Category Archives: Jose Theodore

Summer Time and the Living Means We’ve Been Lazy

Sorry for the silence recently. We at the Chronicles have been very busy the past weeks but we’re back, we’ve got nothing but free time on our hands and nothing but loving attention to lavish upon the blog. So here is what we’ve missed:

The Hershey Bears are in the Calder Cup finals against the Texas Stars. I, Meghan, was at Game 1. It was fun though they lost and it took me five hours to drive there though it is only a three-hour drive.

It looks as though Dr. Jekyll and Mr. Hyde, Jose Theodore, will not be coming back next season. I’m torn on this because though Jose Theodore was beyond amazing this season well Contract Year Jose and Non-Contract Year Jose maybe two different species as we’ve seen before.

Eric Fehr and Eric Belanger are in negotiations with the Capitals however Walker and Corvo will not be invited back. Can we call backsies on the Corvo trade?

Reebok Zigtech – Ovechkin from soundscape music + sounddesign on Vimeo.

While I’m still not sure why hockey players are promoting tennis shoes here is Ovie’s Zigtech commercial. He plays hockey against some bears so obviously it’s rather dry, straight forward and boring.

A translated video from a Russian parody program during the Olympics. Ovie sounds like Ringo Star.

Friend of the Blog Russian Machine Never Break continues their “Gordo’s Take” series with Hershey Bear’s Andrew Gordon.

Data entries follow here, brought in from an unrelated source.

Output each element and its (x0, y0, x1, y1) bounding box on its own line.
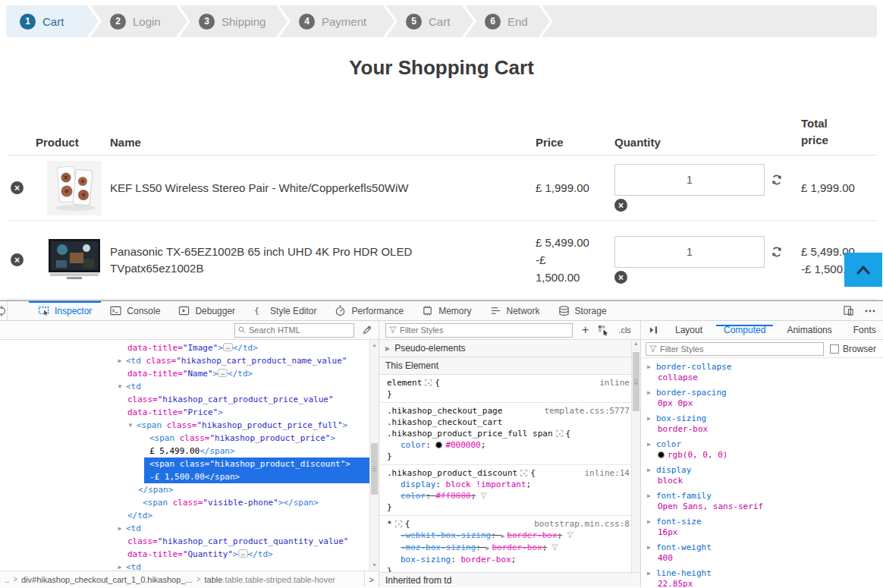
computed-property-name[interactable]: border-collapse (656, 362, 883, 373)
collapsed-content-icon[interactable]: … (218, 369, 228, 377)
computed-filter-input[interactable] (660, 344, 820, 354)
highlight-matches-icon[interactable] (520, 470, 527, 476)
refresh-quantity-icon[interactable] (771, 246, 783, 258)
breadcrumb-item[interactable]: table.table.table-striped.table-hover (204, 575, 335, 584)
tree-line[interactable]: class="hikashop_cart_product_quantity_va… (0, 535, 379, 548)
filter-overridden-icon[interactable] (567, 532, 573, 539)
tree-line[interactable]: ▶<td (0, 522, 379, 535)
side-tab-fonts[interactable]: Fonts (843, 325, 883, 335)
side-tab-computed[interactable]: Computed (713, 325, 776, 335)
twisty-icon[interactable]: ▶ (647, 415, 651, 422)
highlight-matches-icon[interactable] (395, 520, 402, 527)
rules-pane-scrollbar[interactable]: ▲ ▼ (631, 340, 640, 587)
computed-property-name[interactable]: font-weight (656, 542, 883, 553)
twisty-icon[interactable]: ▶ (115, 522, 124, 535)
computed-property[interactable]: ▶border-collapsecollapse (647, 362, 883, 383)
responsive-design-mode-icon[interactable] (843, 305, 854, 316)
collapsed-content-icon[interactable]: … (238, 549, 248, 558)
quantity-input[interactable] (614, 164, 765, 196)
rule-selector[interactable]: * (387, 519, 392, 529)
tree-line[interactable]: ▼<td (0, 380, 379, 393)
filter-styles-box[interactable] (385, 323, 573, 338)
twisty-icon[interactable]: ▶ (385, 345, 390, 352)
css-declaration[interactable]: -moz-box-sizing: ▶border-box; (387, 542, 630, 554)
tree-line[interactable]: data-title="Price"> (0, 406, 379, 419)
computed-property[interactable]: ▶box-sizingborder-box (647, 413, 883, 435)
devtools-tab-style-editor[interactable]: { }Style Editor (244, 301, 325, 320)
computed-property[interactable]: ▶colorrgb(0, 0, 0) (647, 439, 883, 461)
tree-line[interactable]: class="hikashop_cart_product_price_value… (0, 393, 379, 406)
computed-property[interactable]: ▶font-familyOpen Sans, sans-serif (647, 491, 883, 512)
devtools-tab-console[interactable]: Console (101, 301, 169, 320)
remove-item-icon[interactable]: × (614, 199, 627, 212)
css-declaration[interactable]: color: #000000; (387, 439, 630, 451)
side-tab-layout[interactable]: Layout (665, 325, 713, 335)
twisty-icon[interactable]: ▶ (647, 492, 651, 499)
devtools-tab-performance[interactable]: Performance (325, 301, 413, 320)
twisty-icon[interactable]: ▶ (647, 467, 651, 473)
filter-styles-input[interactable] (400, 325, 569, 335)
twisty-icon[interactable]: ▶ (647, 544, 651, 551)
checkout-step-payment-4[interactable]: 4Payment (279, 5, 394, 37)
quantity-input[interactable] (614, 236, 765, 268)
computed-property-name[interactable]: border-spacing (656, 388, 883, 398)
computed-property[interactable]: ▶border-spacing0px 0px (647, 388, 883, 409)
rule-selector[interactable]: .hikashop_checkout_page (387, 406, 502, 416)
devtools-tab-debugger[interactable]: Debugger (169, 301, 244, 320)
toggle-pseudo-class-icon[interactable] (598, 325, 609, 336)
tree-line[interactable]: ▼<span class="hikashop_product_price_ful… (0, 419, 379, 432)
css-declaration[interactable]: box-sizing: border-box; (387, 554, 630, 565)
highlight-matches-icon[interactable] (425, 379, 432, 386)
rule-source-link[interactable]: bootstrap.min.css:8 (534, 518, 630, 530)
breadcrumb-item[interactable]: div#hikashop_checkout_cart_1_0.hikashop_… (21, 575, 193, 584)
devtools-tab-storage[interactable]: Storage (549, 301, 616, 320)
computed-property-name[interactable]: box-sizing (656, 413, 883, 424)
twisty-icon[interactable]: ▶ (647, 363, 651, 370)
tree-line-selected[interactable]: -£ 1,500.00</span> (0, 470, 379, 483)
twisty-icon[interactable]: ▶ (647, 570, 651, 577)
computed-property[interactable]: ▶font-weight400 (647, 542, 883, 564)
tree-line[interactable]: <span class="visible-phone"></span> (0, 496, 379, 509)
computed-property-name[interactable]: display (656, 465, 883, 476)
tree-line[interactable]: £ 5,499.00</span> (0, 445, 379, 458)
checkout-step-login-2[interactable]: 2Login (90, 5, 187, 37)
html-pane-scrollbar[interactable]: ▲ ▼ (369, 340, 379, 571)
search-html-box[interactable] (234, 323, 354, 338)
css-declaration[interactable]: -webkit-box-sizing: ▶border-box; (387, 530, 630, 542)
tree-line[interactable]: </td> (0, 509, 379, 522)
devtools-tab-network[interactable]: Network (481, 301, 549, 320)
twisty-icon[interactable]: ▶ (115, 561, 124, 571)
tree-line[interactable]: ▶<td (0, 561, 379, 571)
checkout-step-cart-1[interactable]: 1Cart (6, 5, 99, 37)
tree-line[interactable]: data-title="Quantity">…</td> (0, 548, 379, 561)
computed-property-name[interactable]: font-size (656, 517, 883, 527)
cls-button[interactable]: .cls (618, 325, 631, 335)
computed-filter-box[interactable] (646, 342, 824, 356)
pseudo-elements-header[interactable]: ▶ Pseudo-elements (379, 340, 640, 357)
checkbox-icon[interactable] (830, 344, 839, 354)
checkout-step-cart-5[interactable]: 5Cart (386, 5, 473, 37)
breadcrumb-scroll-right-icon[interactable]: > (364, 571, 379, 587)
tree-line[interactable]: </span> (0, 483, 379, 496)
edit-html-pencil-icon[interactable] (362, 325, 372, 335)
computed-property-name[interactable]: color (656, 439, 883, 450)
checkout-step-shipping-3[interactable]: 3Shipping (179, 5, 288, 37)
devtools-tab-inspector[interactable]: Inspector (29, 301, 101, 320)
computed-property[interactable]: ▶line-height22.85px (647, 568, 883, 587)
rule-selector[interactable]: .hikashop_product_price_full span (387, 429, 553, 439)
twisty-icon[interactable]: ▶ (115, 354, 124, 367)
twisty-icon[interactable]: ▶ (647, 518, 651, 525)
twisty-icon[interactable]: ▼ (126, 419, 135, 432)
tree-line[interactable]: ▶<td class="hikashop_cart_product_name_v… (0, 354, 379, 367)
color-swatch[interactable] (435, 442, 442, 448)
browser-styles-checkbox[interactable]: Browser s (830, 344, 878, 354)
remove-item-icon[interactable]: × (11, 181, 24, 194)
twisty-icon[interactable]: ▼ (115, 380, 124, 393)
highlight-matches-icon[interactable] (556, 430, 563, 437)
filter-overridden-icon[interactable] (480, 492, 487, 499)
rule-selector[interactable]: element (387, 378, 422, 388)
checkout-step-end-6[interactable]: 6End (465, 5, 550, 37)
remove-item-icon[interactable]: × (11, 253, 24, 266)
rule-selector[interactable]: .hikashop_product_discount (387, 468, 517, 478)
rule-source-link[interactable]: inline:14 (584, 467, 630, 479)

Ted’s buying the Wizards was approved. He now owns the Verizon Center and has started a new company called Monumental Sports and Entertainment. Things are looking good in Caps Land.

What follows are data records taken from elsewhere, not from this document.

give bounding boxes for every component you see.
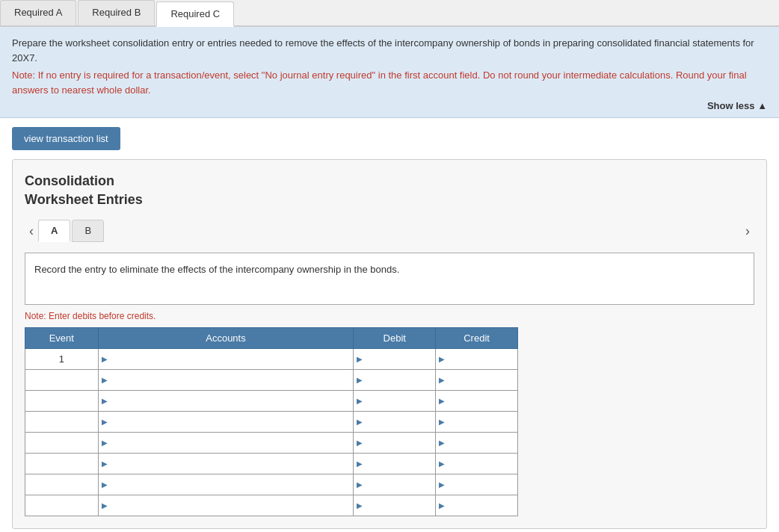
account-input[interactable] — [108, 476, 354, 493]
account-input[interactable] — [108, 413, 354, 430]
entry-note: Note: Enter debits before credits. — [25, 311, 754, 321]
sub-tab-b[interactable]: B — [72, 220, 104, 242]
debit-input[interactable] — [363, 455, 435, 472]
account-input[interactable] — [108, 350, 354, 368]
table-row: ▶▶▶ — [25, 391, 518, 412]
account-input[interactable] — [108, 497, 354, 514]
event-cell — [25, 433, 99, 454]
debit-arrow-icon: ▶ — [354, 355, 363, 363]
debit-cell: ▶ — [354, 433, 436, 454]
account-cell: ▶ — [98, 349, 354, 370]
next-sub-tab-button[interactable]: › — [741, 222, 754, 241]
credit-arrow-icon: ▶ — [436, 439, 445, 447]
col-header-debit: Debit — [354, 328, 436, 349]
debit-input[interactable] — [363, 392, 435, 409]
debit-input[interactable] — [363, 350, 435, 368]
credit-input[interactable] — [445, 434, 517, 451]
credit-cell: ▶ — [436, 474, 518, 495]
debit-input[interactable] — [363, 476, 435, 493]
debit-cell: ▶ — [354, 412, 436, 433]
credit-arrow-icon: ▶ — [436, 480, 445, 489]
credit-cell: ▶ — [436, 370, 518, 391]
info-note: Note: If no entry is required for a tran… — [12, 68, 767, 97]
description-box: Record the entry to eliminate the effect… — [25, 253, 754, 305]
show-less-link[interactable]: Show less ▲ — [707, 100, 767, 111]
dropdown-arrow-icon: ▶ — [99, 418, 108, 426]
credit-arrow-icon: ▶ — [436, 397, 445, 405]
dropdown-arrow-icon: ▶ — [99, 460, 108, 468]
credit-input[interactable] — [445, 476, 517, 493]
event-cell — [25, 454, 99, 474]
debit-cell: ▶ — [354, 474, 436, 495]
prev-sub-tab-button[interactable]: ‹ — [25, 222, 38, 241]
credit-arrow-icon: ▶ — [436, 376, 445, 384]
debit-input[interactable] — [363, 434, 435, 451]
sub-tab-a[interactable]: A — [38, 220, 70, 242]
sub-tabs-row: ‹ A B › — [25, 220, 754, 242]
dropdown-arrow-icon: ▶ — [99, 355, 108, 363]
tab-required-c[interactable]: Required C — [156, 1, 234, 27]
dropdown-arrow-icon: ▶ — [99, 480, 108, 489]
table-row: ▶▶▶ — [25, 412, 518, 433]
table-row: ▶▶▶ — [25, 495, 518, 516]
credit-input[interactable] — [445, 392, 517, 409]
debit-arrow-icon: ▶ — [354, 439, 363, 447]
account-input[interactable] — [108, 371, 354, 389]
debit-input[interactable] — [363, 497, 435, 514]
credit-arrow-icon: ▶ — [436, 355, 445, 363]
account-cell: ▶ — [98, 412, 354, 433]
debit-cell: ▶ — [354, 370, 436, 391]
table-row: ▶▶▶ — [25, 370, 518, 391]
account-input[interactable] — [108, 455, 354, 472]
account-input[interactable] — [108, 434, 354, 451]
credit-cell: ▶ — [436, 349, 518, 370]
col-header-event: Event — [25, 328, 99, 349]
table-row: ▶▶▶ — [25, 433, 518, 454]
debit-arrow-icon: ▶ — [354, 418, 363, 426]
credit-input[interactable] — [445, 497, 517, 514]
credit-arrow-icon: ▶ — [436, 418, 445, 426]
table-row: ▶▶▶ — [25, 474, 518, 495]
credit-arrow-icon: ▶ — [436, 460, 445, 468]
credit-cell: ▶ — [436, 412, 518, 433]
entry-table: Event Accounts Debit Credit 1▶▶▶▶▶▶▶▶▶▶▶… — [25, 327, 518, 516]
credit-input[interactable] — [445, 455, 517, 472]
table-row: 1▶▶▶ — [25, 349, 518, 370]
debit-arrow-icon: ▶ — [354, 376, 363, 384]
credit-input[interactable] — [445, 371, 517, 389]
dropdown-arrow-icon: ▶ — [99, 501, 108, 510]
credit-cell: ▶ — [436, 391, 518, 412]
account-cell: ▶ — [98, 454, 354, 474]
worksheet-title: Consolidation Worksheet Entries — [25, 172, 754, 209]
dropdown-arrow-icon: ▶ — [99, 376, 108, 384]
debit-arrow-icon: ▶ — [354, 397, 363, 405]
debit-arrow-icon: ▶ — [354, 460, 363, 468]
view-transaction-button[interactable]: view transaction list — [12, 127, 120, 150]
credit-arrow-icon: ▶ — [436, 501, 445, 510]
debit-cell: ▶ — [354, 349, 436, 370]
account-cell: ▶ — [98, 495, 354, 516]
credit-input[interactable] — [445, 350, 517, 368]
event-cell — [25, 495, 99, 516]
debit-input[interactable] — [363, 413, 435, 430]
show-less-area: Show less ▲ — [12, 100, 767, 111]
event-cell — [25, 370, 99, 391]
credit-input[interactable] — [445, 413, 517, 430]
tab-required-a[interactable]: Required A — [0, 0, 76, 25]
info-description: Prepare the worksheet consolidation entr… — [12, 36, 767, 65]
debit-cell: ▶ — [354, 391, 436, 412]
event-cell — [25, 412, 99, 433]
debit-input[interactable] — [363, 371, 435, 389]
col-header-accounts: Accounts — [98, 328, 354, 349]
tab-required-b[interactable]: Required B — [78, 0, 155, 25]
debit-arrow-icon: ▶ — [354, 501, 363, 510]
button-area: view transaction list — [0, 118, 779, 159]
credit-cell: ▶ — [436, 454, 518, 474]
worksheet-container: Consolidation Worksheet Entries ‹ A B › … — [12, 159, 767, 529]
account-cell: ▶ — [98, 370, 354, 391]
account-cell: ▶ — [98, 433, 354, 454]
dropdown-arrow-icon: ▶ — [99, 397, 108, 405]
main-tabs: Required A Required B Required C — [0, 0, 779, 27]
account-input[interactable] — [108, 392, 354, 409]
credit-cell: ▶ — [436, 495, 518, 516]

Every. Single. Summer. Why Ovie? WHY?

Versteeg raps. I pretend I’m not dying a lot inside.

JR shows what is amazing about hockey players (remembering a kid who was crying in 1992 after you let him down? Heartbreaking) Milbury reminds me why I want nothing more than to punch him in the jeans.

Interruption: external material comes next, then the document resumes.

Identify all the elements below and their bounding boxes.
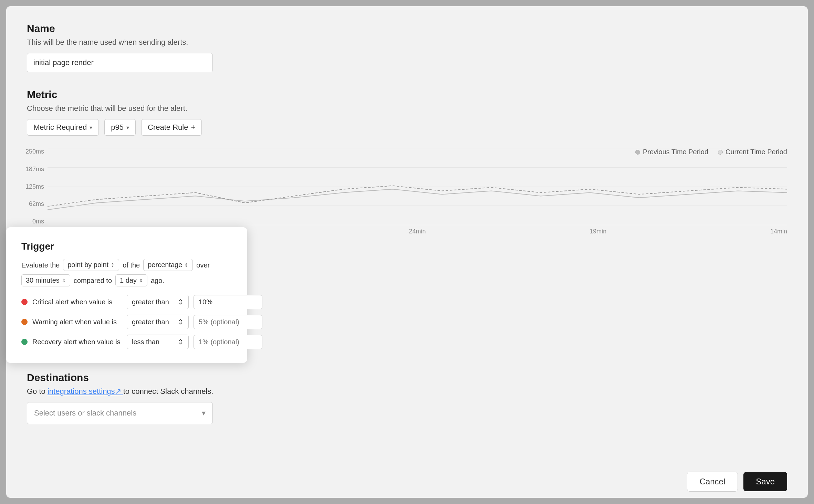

Alexandre Giroux may sign in the KHL next year. Why maybe not a big blow the the Caps, the Bears (AND MY HEART) would suffer a good blow from it.

That seems to be all we missed… though I feel like I’m forgetting something…

Oh yeah! Congrats to the 2010 Blackhawks for winning the Stanley Cup! We like them and anyone but Philly am I right?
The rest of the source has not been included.